Entretien avec Geneviève Casterman
Sur la plateforme La mare aux mots, un entretien entre Geneviève Casterman et Catherine Pineur.
Pour la septième année, cet été encore, on vous propose une rubrique que vous aimez beaucoup (et nous aussi !), Du berger à la bergère. Tous les mercredis jusqu’à la rentrée, ce sont des auteur·trices et des illustrateur·trices qui posent trois questions à une personne de leur choix. Puis c’est à l’interviewé·e de poser trois questions à son tour à son intervieweur·euse d’un jour.
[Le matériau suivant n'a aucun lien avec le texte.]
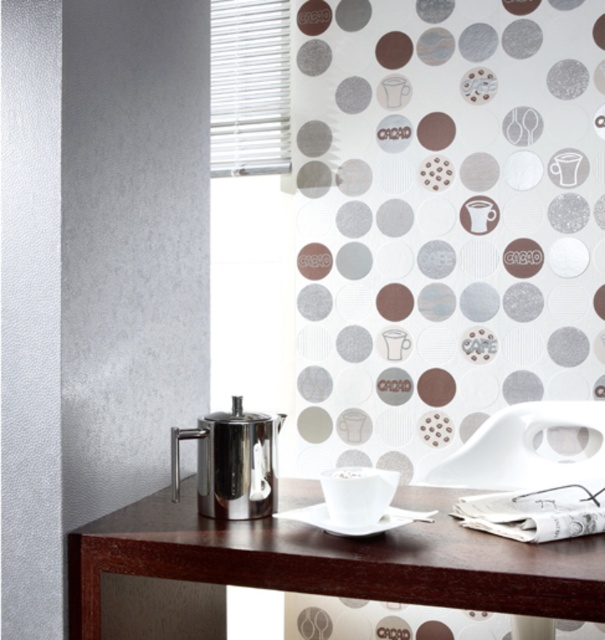 Can you confirm if shiny dark wood table at center is positioned to the right of polished stainless steel teapot at left?

Correct, you'll find shiny dark wood table at center to the right of polished stainless steel teapot at left.

The width and height of the screenshot is (605, 640). I want to click on shiny dark wood table at center, so click(310, 566).

You are a GUI agent. You are given a task and a screenshot of the screen. Output one action in this format:
    pyautogui.click(x=<x>, y=<y>)
    Task: Click on the shiny dark wood table at center
    This screenshot has width=605, height=640.
    Given the screenshot: What is the action you would take?
    pyautogui.click(x=310, y=566)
Après Myren Duval et Marie-Aude Murail, Caroline Solé et Vincent Villeminot, cette semaine c’est Catherine Pineur qui a choisi Geneviève Casterman !
Catherine Pineur : Le croisement du monde de l’enfance et celui de l’art dans 100(0) moments de dessin m’impressionne, comment les liens se sont-ils tricotés pour la création de cet ouvrage passionnant ?
Geneviève Casterman : Ce livre est né d’une longue réflexion et surtout de l’observation des nombreux enfants (je les évalue à 1 500 plus… les deux miens !) avec lesquels j’ai travaillé en tant qu’institutrice d’abord et ensuite à l’École des Arts d’Ixelles où j’étais responsable de l’atelier préparatoire (6/9 ans).
Lorsque le Copain des peintres paru chez Milan a été épuisé et que j’ai appris qu’il ne serait pas réédité, j’ai éprouvé le besoin de faire une sorte de bilan de ce que j’avais expérimenté avec les enfants.
J’ai consulté les livres existant sur ce sujet, l’idée étant de chercher quelle était ma spécificité dans ce domaine. J’ai noté tout ce que j’avais envie de proposer dans mes ateliers, tout le matériel disponible dans mon local, etc.
Ce qui m’importe le plus c’est l’authenticité des œuvres d’enfants. Je ne veux pas qu’elles soient des « produits d’efforts pédagogiques », mais de véritables créations.
Je fais des suggestions, souvent inspirées de ce que j’aurais aimé faire moi-même étant enfant, et j’accompagne le travail en mettant à disposition des outils, des matériaux, parfois insolites. Je n’ai jamais d’attente de résultat et je m’émerveille de ce que les enfants font. Étant auteur-illustratrice, je m’aperçois que la narration a une place importante dans ces créations. Les enfants se racontent.
Je n’avais pas d’idée préconçue de la forme que ce livre prendrait. Mais un jour, je suis « tombée » dans une librairie sur le livre de Umberto Ecco Infinity of list (traduit « Vertige de la liste ») et le franc, comme on dit, est tombé : je ne donnerais pas de consignes, d’instructions, ce serait un livre compilant les listes que j’avais faites et que le lecteur pourrait s’approprier librement, en jouant avec les numéros, en entrant dans le livre comme il le souhaite.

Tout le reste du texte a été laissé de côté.